Die Kreativitätstechniken erfolgen in Teamarbeit, was sehr dazu beiträgt, Kreativität freizusetzen. Meist sind die Techniken handlungsorientiert, sodass die Aktivität gefördert wird. Die visualisierten Ergebnisse verschaffen einen sehr guten Überblick und prägen sich besser ein. Trotz aller Kreativität geht man strukturiert vor. Für die Gruppe wirken die Kreativitätstechniken sehr motivierend, die Gruppe identifiziert sich stark mit dem Ergebnis und last but not least wird das soziale Netzwerk gestärkt.

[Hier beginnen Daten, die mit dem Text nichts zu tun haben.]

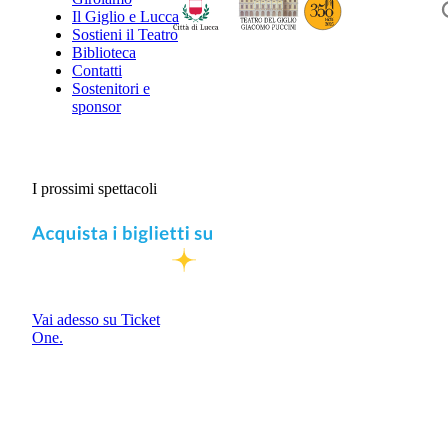
Il Giglio e Lucca
Sostieni il Teatro
Biblioteca
Contatti
Sostenitori e
sponsor
I prossimi spettacoli
Vai adesso su Ticket
One.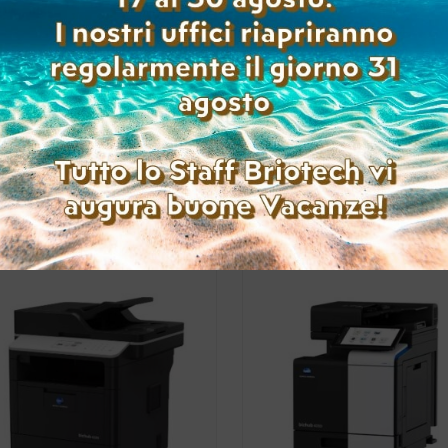
KONICA MINOLTA BIZHUB
KONICA MINOLTA BIZH
4000I USATA A4
4000I USATA A4
(Range: 0-9999 )
(Range: 10000-49999 
Accedi per
Accedi per
visualizzare i prezzi
visualizzare i prez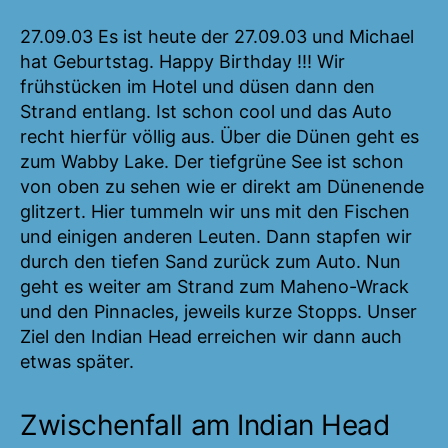
27.09.03 Es ist heute der 27.09.03 und Michael
hat Geburtstag. Happy Birthday !!! Wir
frühstücken im Hotel und düsen dann den
Strand entlang. Ist schon cool und das Auto
recht hierfür völlig aus. Über die Dünen geht es
zum Wabby Lake. Der tiefgrüne See ist schon
von oben zu sehen wie er direkt am Dünenende
glitzert. Hier tummeln wir uns mit den Fischen
und einigen anderen Leuten. Dann stapfen wir
durch den tiefen Sand zurück zum Auto. Nun
geht es weiter am Strand zum Maheno-Wrack
und den Pinnacles, jeweils kurze Stopps. Unser
Ziel den Indian Head erreichen wir dann auch
etwas später.
Zwischenfall am Indian Head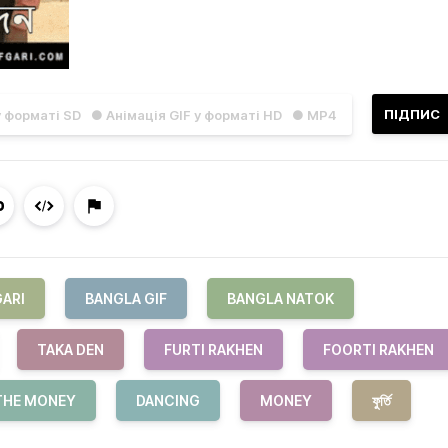
ПІДПИС
у форматі SD
● Анімація GIF у форматі HD
● MP4
GARI
BANGLA GIF
BANGLA NATOK
TAKA DEN
FURTI RAKHEN
FOORTI RAKHEN
THE MONEY
DANCING
MONEY
ফুর্তি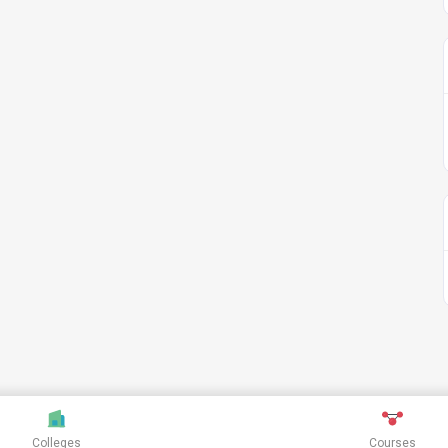
Colleges
Courses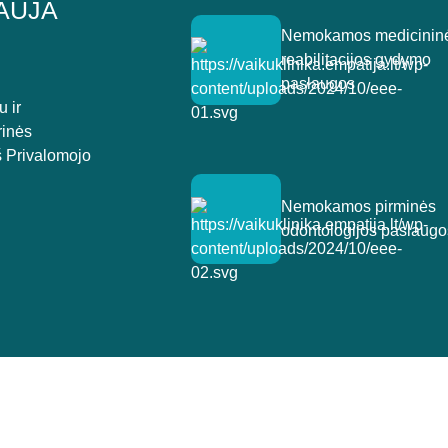
AUJA
Nemokamos medicinin
reabilitacijos gydymo
paslaugos
 ir
rinės
š Privalomojo
Nemokamos pirminės
odontologijos paslaugo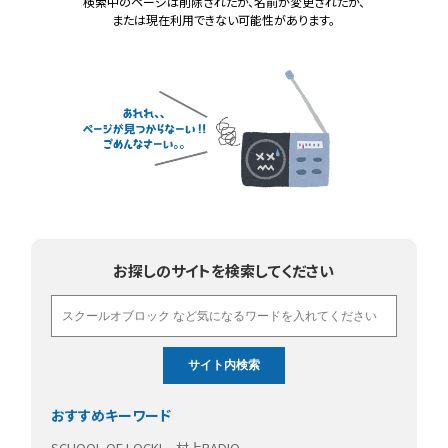
検索中のページは削除されたか、名前が変更されたか、
または現在利用できない可能性があります。
お探しのサイトを検索してください
おすすめキーワード
SCHOOL OF LOCK!
村上RADIO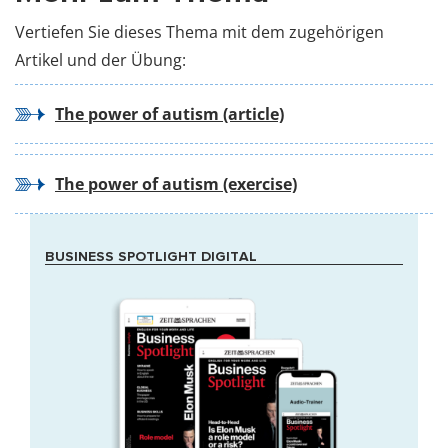
Vertiefen Sie dieses Thema mit dem zugehörigen
Artikel und der Übung:
The power of autism (article)
The power of autism (exercise)
BUSINESS SPOTLIGHT DIGITAL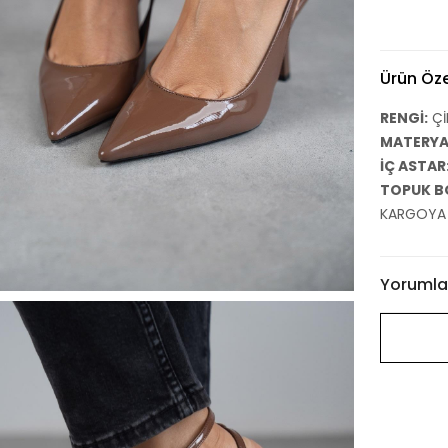
Ürün Özel
RENGİ:
Çİ
MATERYAL
İÇ ASTAR
TOPUK B
KARGOYA T
Yorumla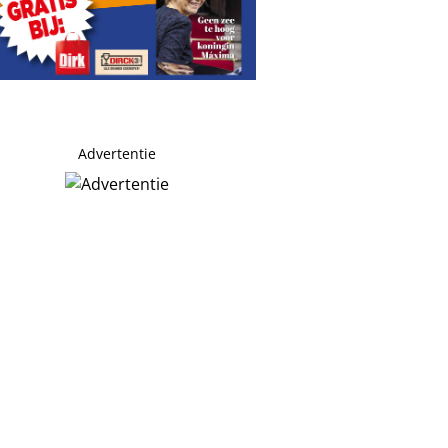
Advertentie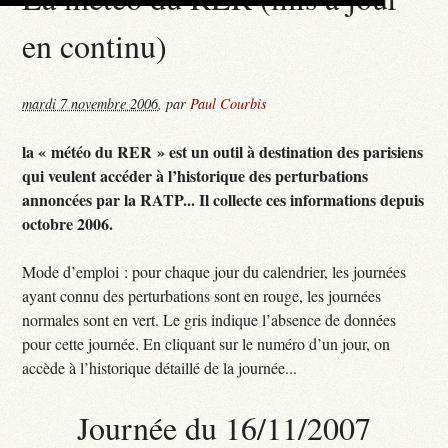
en continu)
mardi 7 novembre 2006
,
par
Paul Courbis
la « météo du RER » est un outil à destination des parisiens
qui veulent accéder à l’historique des perturbations
annoncées par la RATP... Il collecte ces informations depuis
octobre 2006.
Mode d’emploi : pour chaque jour du calendrier, les journées
ayant connu des perturbations sont en rouge, les journées
normales sont en vert. Le gris indique l’absence de données
pour cette journée. En cliquant sur le numéro d’un jour, on
accède à l’historique détaillé de la journée...
Journée du 16/11/2007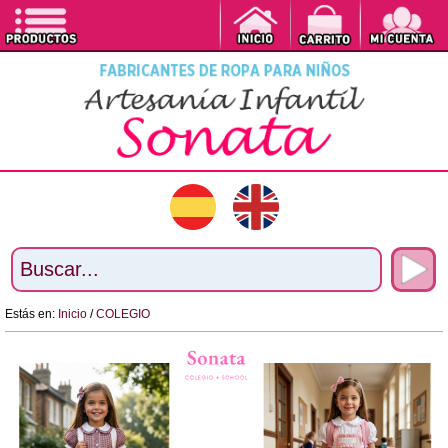
Estás en:
Inicio
/
COLEGIO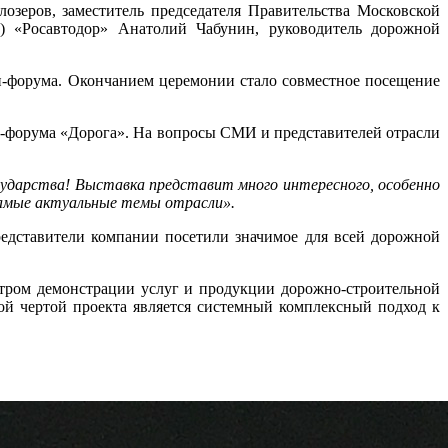
озеров, заместитель председателя Правительства Московской
А) «Росавтодор» Анатолий Чабунин, руководитель дорожной
и-форума. Окончанием церемонии стало совместное посещение
и-форума «Дорога». На вопросы СМИ и представителей отрасли
сударства! Выставка представит много интересного, особенно
самые актуальные темы отрасли».
редставители компании посетили значимое для всей дорожной
нтром демонстрации услуг и продукции дорожно-строительной
ой чертой проекта является системный комплексный подход к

1.2.4 Nachteile von Kreativitätstechniken

Zu den Nachteilen zählt zunächst, dass durchaus etwas Vorbereitung notwendig ist, bevor die kreative Arbeit beginnen kann. Wenn die Arbeit dann gestartet ist, können verbal starke Persönlichkeiten dominieren und Stimmungsmacher, die in die falsche Richtung ziehen, müssen gebremst werden. Dies gilt aber wohl für jede Art von Teamarbeit. Der Erfolg der Kreativitätstechnik hängt damit auch vom Geschick des Moderators ab.

Nachdem alles erlaubt ist, können gelegentlich auch Redundanzen auftreten. Auf Kreativitätsstörer muss unbedingt geachtet und reagiert werden.